After Ramsay MacDonald’s Labour party won the election of 1929, Winston held the Exchequer post in the Tory shadow cabinet, which would return to power when Labour’s slim majority disappeared. But before that could happen, he fell again. The issue was a grant of dominion status for India, putting her on a level with Canada, South Africa, Australia, and New Zealand. He, like Disraeli, regarded the British Raj as the brightest jewel in England’s imperial crown. He told Parliament that India was “a geographical term. It is no more a united nation than the Equator.” Facing a stone wall of hostile Tories, Churchill resigned from the shadow government on January 27, 1931. Less than seven months later a new government was formed, and in November what might have been Churchill’s place at the Exchequer was filled by Neville Chamberlain.

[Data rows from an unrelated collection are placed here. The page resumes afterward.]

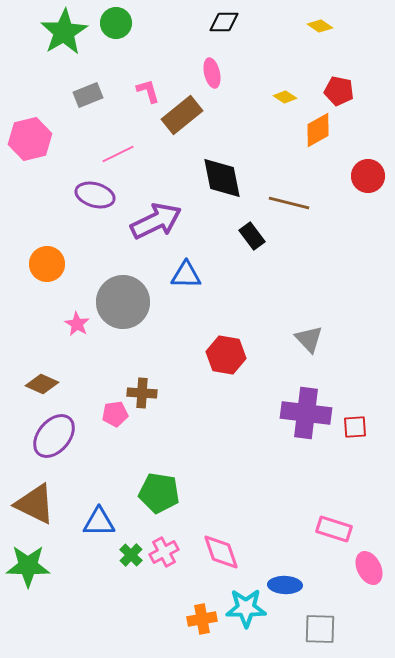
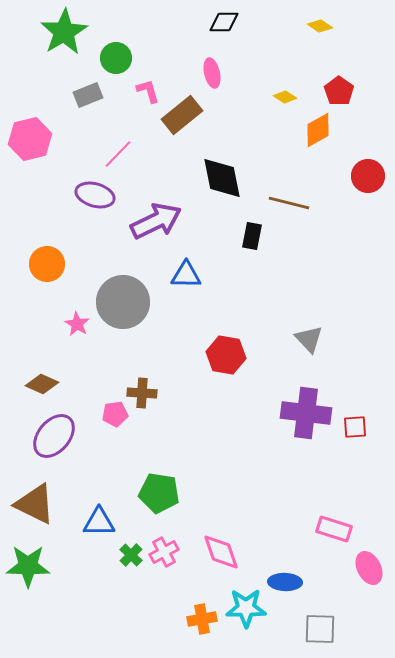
green circle at (116, 23): moved 35 px down
red pentagon at (339, 91): rotated 24 degrees clockwise
pink line at (118, 154): rotated 20 degrees counterclockwise
black rectangle at (252, 236): rotated 48 degrees clockwise
blue ellipse at (285, 585): moved 3 px up
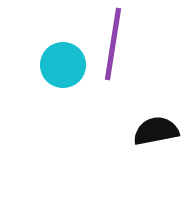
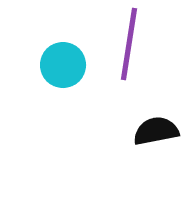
purple line: moved 16 px right
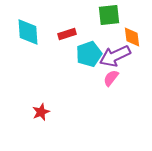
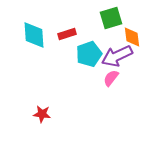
green square: moved 2 px right, 3 px down; rotated 10 degrees counterclockwise
cyan diamond: moved 6 px right, 3 px down
purple arrow: moved 2 px right
red star: moved 1 px right, 2 px down; rotated 30 degrees clockwise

Thrice fallen from grace—the Dardanelles, the lost elections, and now India—Churchill had become a political pariah, out of joint with the times.

In the early 1920s, a small legacy and £20,000 in royalties from sales of his six-volume history of the Great War had permitted him to buy Chartwell Manor, a country home near the small Kent town of Westerham, where he did most of his writing. John Kenneth Galbraith has pointed out that administrations suspicious of intellectuals unwittingly make substantial contributions to scholarship and writing. “It comes about,” he wrote, “from not employing the scholars or scribes.” During Churchill’s long spell as a backbencher he wrote and published a million words.

His chief concern was that Britain might be vanquished by a tacit conspiracy between Prussian aggression and English pacifism. Typically in the House of Commons, he would contemplate his colleagues, then lower his head like a bull confronting a matador and slowly shake it. After a pitifully weak MP revolt against government policy, Aneurin Bevan encountered him in the smoking room and asked: “What have you been up to? We haven’t seen much of you in the fight lately.” “Fight?” growled Winston, sweeping the room with a challenging glance. “I can’t see any fight. All I can see in this Parliament is a lot of people leaning against each other.”